When I was deciding on a queuing system for the product I'm writing, after seeing the price of running a Kafka cluster on Digital Ocean and others, I opted for polling in postgresql and have been quite satisfied with its work so far (6ish months running). I have some improvements I need to make to the queue listener (right now, all the workers poll until there's work, when I could have it back off to 1); but otherwise it's plenty good enough.
I'm really surprised at the price of Kafka clusters, to be honest. Hundreds of dollars per month extra at minimum.
I tried using a PostgreSQL SKIP LOCKED queue once, turned out to be a mistake.
It was a queue for a distributed worker pool. The simpler alternatives I was used to at the time (RabbitMQ) did not support joining (i.e. run task Y when all of X1~X20 are complete) and therefore every task was stored in the database, anyway. I don't remember the exact numbers, but it was a light/moderate load--thousands, maybe tens of thousands of rows per day. It ran smoothly with an external message queue. I'd vacuum maybe every 4 months.
For one iteration, I decided to try using PostgreSQL as the queue system as well, to decrease the number of moving parts. It performed fine for a bit, then slowed to a crawl. I was sure I was doing something wrong--except every guide told me this was how to use a table as a queue. If I missed anything, it must've been PG-as-a-queue-specific.
What would you do if you wanted to pick up jobs in close to real time? Listen/notify? An extension that adds long polling? Consuming the WAL? Giving up and using a different technology?
I'm working on something similar, and these are the options I've been mulling over. They each come with pretty significant drawbacks. My current plan is to use listen/notify because it's low hanging fruit and to see how that pans out, but was wondering if anyone has been down this path before and has wisdom they're willing to share.
As a generality, you either need something done Now, in which case don't put it in a queue, just do it immediately.
Or you need it done Not Right Now, in which case you stick it in a queue.
Or maybe you need something done Now, but on a different computer, in which case you need RPC of some sort. I would not recommend reinventing RPC using listen/notify.
Durability is more important to this use case than performance. I want the option of picking up a jobs within, say, a minute, but I am willing to accept a much worse worst case so long as I never lose track of a job.
Another scenario to consider; a job fails, because of a transient error local to the worker (for instance, it may have exceeded an IP based rate limit on an API it consumes). If we drew another worker, it would succeed without a hitch. I want to put the job back into the queue and pick it up again quickly. But I can't just keep going on the worker I have.
Autoscaling workers polling in a tight loop seems like a way to bring down production to me. Database is getting too many queries, causing the job queue to grow, causing more workers to spin up, causing a higher load of queries, ....
Here's the bug.

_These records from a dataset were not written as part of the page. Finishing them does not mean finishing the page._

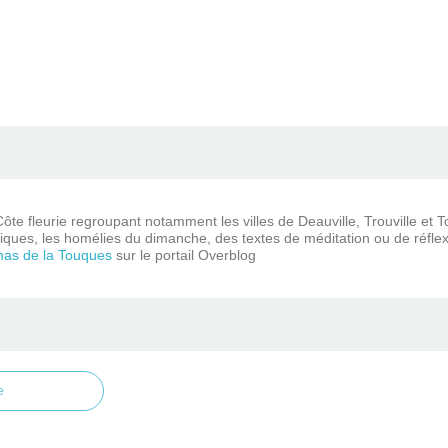
ôte fleurie regroupant notamment les villes de Deauville, Trouville et 
iques, les homélies du dimanche, des textes de méditation ou de réflex
mas de la Touques
sur le portail Overblog
e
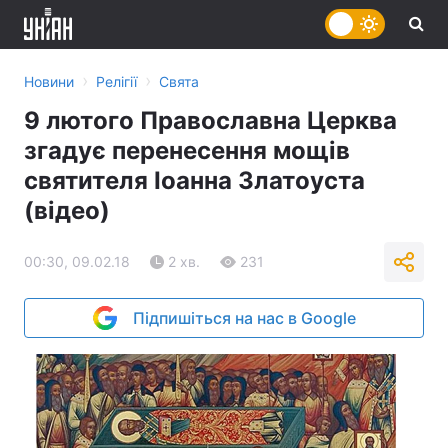
›
›
Новини
Релігії
Свята
9 лютого Православна Церква
згадує перенесення мощів
святителя Іоанна Златоуста
(відео)
00:30, 09.02.18
2 хв.
231
Підпишіться на нас в Google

If there are no tasks pending at the moment — you sleep, for example for 10 seconds. The code in the presentation had this handled correctly.
Then the database load from transactions that didn't match a job won't be noticeable until there are thousands of workers. And when (and if!) there are, I don't have experience with that kind of scale but I suspect that all the bottlenecks will still be in the other branch — transactions that modify the database.
If you want close to real time performance, why go for a task table at all? You can spawn threads and track them instead provided you have the resources. If you don't have the resources, I don't see why the minor listen/notify overhead would bother you, since tasks will wait some of the time regardless.
I explain in another comment that I want jobs to be durable, so I can't just spin up a new thread.
It's not the performance overhead that bothers me as much as the session-sticky state and additional complexity in the database, my instinct is that it will cause outages in ways that take significant Postgres chops to diagnose and correct. That's just an instinct though, it could be far off base.
Another postgres queue. I'm missing a variant that allows multiple consumers to process one payload, and one where you can parallelize based off a certain key (like Kafka does).